═══ The data ═══

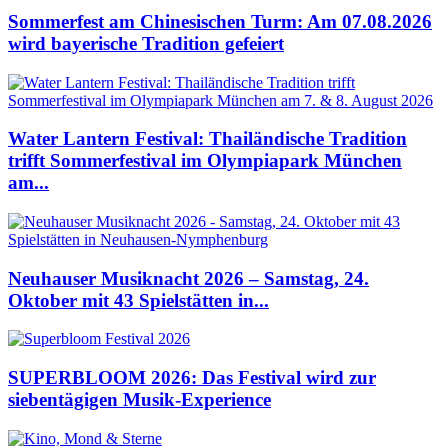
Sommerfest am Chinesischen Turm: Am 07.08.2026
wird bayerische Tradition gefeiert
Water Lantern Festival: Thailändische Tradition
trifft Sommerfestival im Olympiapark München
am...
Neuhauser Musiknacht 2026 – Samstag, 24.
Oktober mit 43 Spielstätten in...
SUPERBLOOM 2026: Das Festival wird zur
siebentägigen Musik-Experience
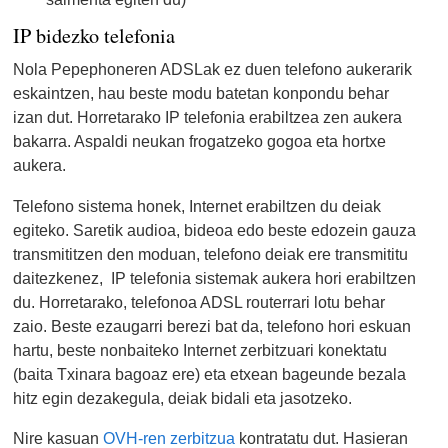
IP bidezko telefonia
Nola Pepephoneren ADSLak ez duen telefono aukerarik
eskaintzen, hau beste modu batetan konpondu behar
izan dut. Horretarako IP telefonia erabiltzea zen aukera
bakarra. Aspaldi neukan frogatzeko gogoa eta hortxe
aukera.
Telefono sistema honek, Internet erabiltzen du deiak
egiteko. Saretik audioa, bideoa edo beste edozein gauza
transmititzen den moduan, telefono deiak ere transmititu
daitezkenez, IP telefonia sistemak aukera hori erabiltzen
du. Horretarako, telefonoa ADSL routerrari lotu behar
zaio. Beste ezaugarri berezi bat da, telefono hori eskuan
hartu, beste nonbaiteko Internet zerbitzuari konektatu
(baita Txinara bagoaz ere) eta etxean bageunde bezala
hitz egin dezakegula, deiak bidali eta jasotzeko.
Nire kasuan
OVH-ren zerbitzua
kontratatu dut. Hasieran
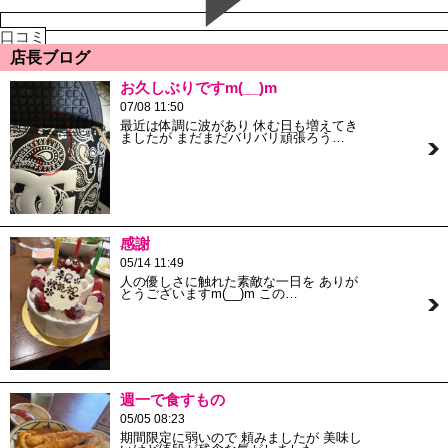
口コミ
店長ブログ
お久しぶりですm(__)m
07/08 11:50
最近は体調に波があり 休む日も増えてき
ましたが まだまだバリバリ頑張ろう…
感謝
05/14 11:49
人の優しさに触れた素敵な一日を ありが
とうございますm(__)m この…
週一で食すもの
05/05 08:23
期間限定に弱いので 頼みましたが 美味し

═══
═══ The data ═══

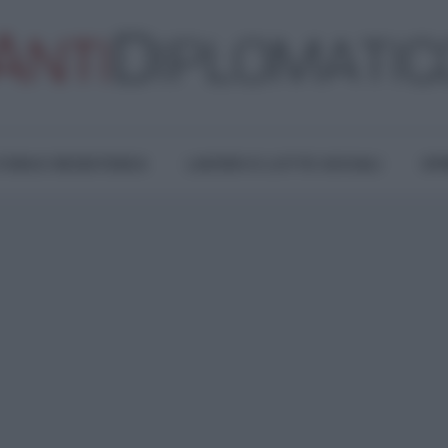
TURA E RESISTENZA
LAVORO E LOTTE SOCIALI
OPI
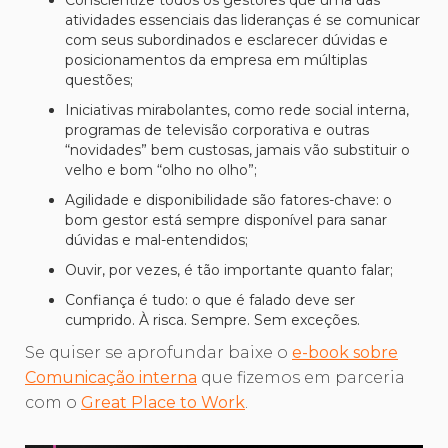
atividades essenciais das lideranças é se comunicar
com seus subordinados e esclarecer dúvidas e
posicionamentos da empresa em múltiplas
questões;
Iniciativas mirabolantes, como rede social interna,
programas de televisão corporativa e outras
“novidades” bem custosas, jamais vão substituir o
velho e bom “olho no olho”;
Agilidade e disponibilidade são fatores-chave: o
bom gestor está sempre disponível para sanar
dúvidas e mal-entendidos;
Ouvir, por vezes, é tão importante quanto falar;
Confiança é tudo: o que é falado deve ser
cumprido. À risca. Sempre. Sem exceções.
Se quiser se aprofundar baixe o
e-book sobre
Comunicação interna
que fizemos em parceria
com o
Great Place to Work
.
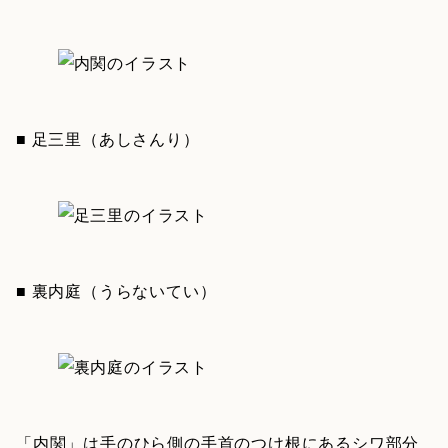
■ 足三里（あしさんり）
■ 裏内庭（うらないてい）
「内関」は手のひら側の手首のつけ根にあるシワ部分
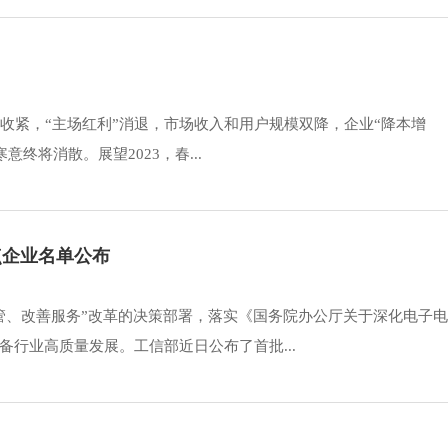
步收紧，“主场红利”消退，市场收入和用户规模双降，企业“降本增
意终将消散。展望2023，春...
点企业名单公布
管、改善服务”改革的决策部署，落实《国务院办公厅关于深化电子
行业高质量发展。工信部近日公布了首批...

═══
═══ The data ═══

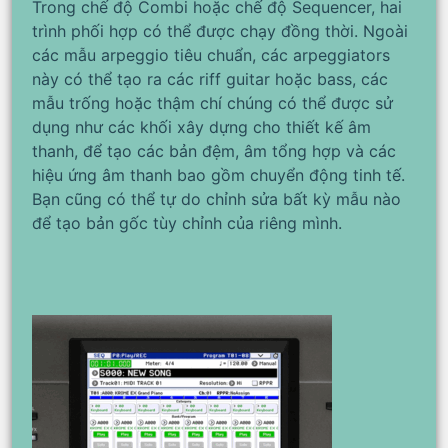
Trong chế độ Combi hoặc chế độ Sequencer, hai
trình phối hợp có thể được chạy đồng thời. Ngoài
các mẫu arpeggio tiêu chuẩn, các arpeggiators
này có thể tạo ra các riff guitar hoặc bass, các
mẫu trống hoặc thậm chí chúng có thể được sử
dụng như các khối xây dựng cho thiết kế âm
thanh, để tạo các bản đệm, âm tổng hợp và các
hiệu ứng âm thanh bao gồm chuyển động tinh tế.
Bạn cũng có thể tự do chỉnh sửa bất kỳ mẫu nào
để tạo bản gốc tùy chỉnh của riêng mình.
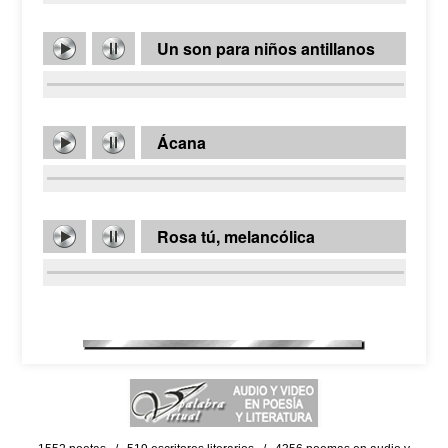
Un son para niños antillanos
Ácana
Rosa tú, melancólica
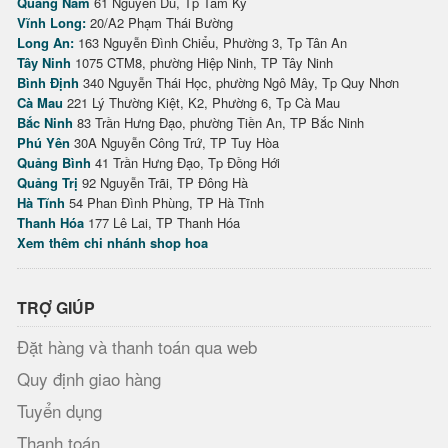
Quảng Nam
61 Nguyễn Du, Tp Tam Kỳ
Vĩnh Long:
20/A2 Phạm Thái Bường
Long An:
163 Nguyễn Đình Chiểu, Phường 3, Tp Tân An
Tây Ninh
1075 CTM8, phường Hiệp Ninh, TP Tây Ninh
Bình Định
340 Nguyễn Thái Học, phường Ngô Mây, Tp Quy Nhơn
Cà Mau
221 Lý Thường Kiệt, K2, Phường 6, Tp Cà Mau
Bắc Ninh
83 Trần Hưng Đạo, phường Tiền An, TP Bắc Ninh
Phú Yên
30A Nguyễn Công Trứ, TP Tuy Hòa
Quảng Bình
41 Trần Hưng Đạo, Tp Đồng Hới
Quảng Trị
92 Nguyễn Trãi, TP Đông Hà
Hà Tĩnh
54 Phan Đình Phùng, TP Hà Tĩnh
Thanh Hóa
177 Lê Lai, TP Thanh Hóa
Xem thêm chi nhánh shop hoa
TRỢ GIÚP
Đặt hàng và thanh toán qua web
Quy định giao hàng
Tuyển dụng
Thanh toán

═══

_Task details_
Within the material above, output exactly the lines from the one with "bakarra. Aspaldi neukan" through the one with "transmititzen den moduan, telefono", end lines included, and nothing besides.

_Solution for this problem_
bakarra. Aspaldi neukan frogatzeko gogoa eta hortxe
aukera.
Telefono sistema honek, Internet erabiltzen du deiak
egiteko. Saretik audioa, bideoa edo beste edozein gauza
transmititzen den moduan, telefono deiak ere transmititu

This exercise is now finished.